What is a growing pattern in math?

A growing pattern is a sequence where each term increases by a consistent rule. For example, 2, 5, 8, 11 is a growing pattern that adds 3 each time. Growing patterns can also involve multiplication (2, 6, 18, 54 — multiply by 3) or more complex rules. The key feature is that the pattern grows — each term is larger than the one before (for positive growth rates).

What is the difference between arithmetic and geometric sequences?

An arithmetic sequence adds the same number each time (common difference). A geometric sequence multiplies by the same number each time (common ratio). Example: 3, 7, 11, 15 is arithmetic (add 4). 3, 6, 12, 24 is geometric (multiply by 2). To identify which type: check if the difference between terms is constant (arithmetic) or the ratio between terms is constant (geometric).

How do you find the common difference?

Subtract any term from the next term. In the sequence 5, 12, 19, 26: 12 − 5 = 7, 19 − 12 = 7, 26 − 19 = 7. The common difference is 7. If the differences are not all equal, the sequence is not arithmetic. The common difference can be negative (for decreasing sequences like 20, 17, 14, 11 with d = −3).

How do you find the nth term of an arithmetic sequence?

Use the formula: aₙ = a₁ + (n − 1)d, where a₁ is the first term and d is the common difference. For example, if the sequence is 3, 7, 11, 15 (a₁ = 3, d = 4), the 10th term is a₁₀ = 3 + (10 − 1)(4) = 3 + 36 = 39.

What is a common ratio in a geometric sequence?
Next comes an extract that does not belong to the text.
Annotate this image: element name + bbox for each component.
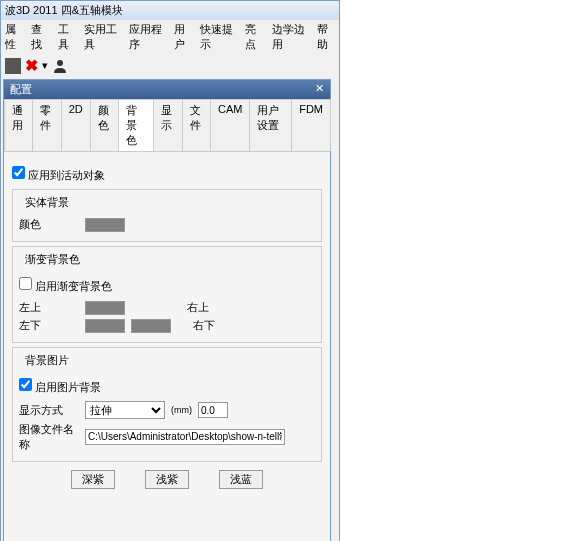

The common ratio is the number you multiply each term by to get the next term. Find it by dividing any term by the previous term. In 2, 10, 50, 250: 10/2 = 5, 50/10 = 5, 250/50 = 5. The common ratio is 5. If the ratio is between 0 and 1 (like ½), the sequence decreases.
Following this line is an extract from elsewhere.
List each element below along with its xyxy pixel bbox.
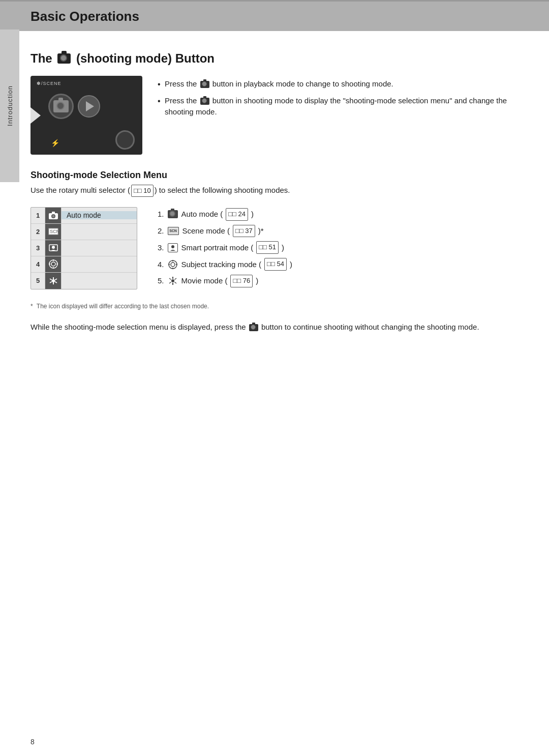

Can a sequence be both arithmetic and geometric?

Only a constant sequence (like 5, 5, 5, 5) is both arithmetic (common difference 0) and geometric (common ratio 1). In practice, any sequence with varying terms is one or the other (or neither). Some sequences are neither arithmetic nor geometric, like 1, 1, 2, 3, 5, 8 (the Fibonacci sequence).